Would it be possible to quote, exactly and in full, the lines from the one with "No se pueden lograr lo" through the end of the entries below?

┌──

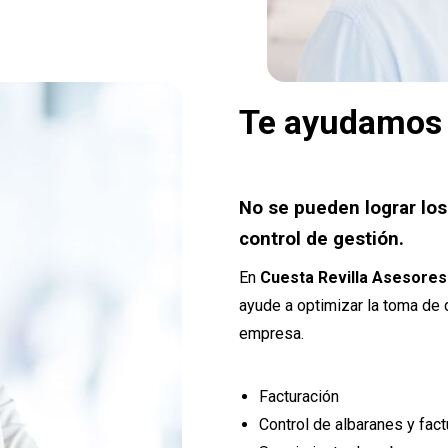
Te ayudamos a
No se pueden lograr lo
control de gestión.
En
Cuesta Revilla Asesores
ayude a optimizar la toma de 
empresa.
Facturación
Control de albaranes y fact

└──

• **Task result**:
No se pueden lograr lo
control de gestión.
En
Cuesta Revilla Asesores
ayude a optimizar la toma de 
empresa.
Facturación
Control de albaranes y fact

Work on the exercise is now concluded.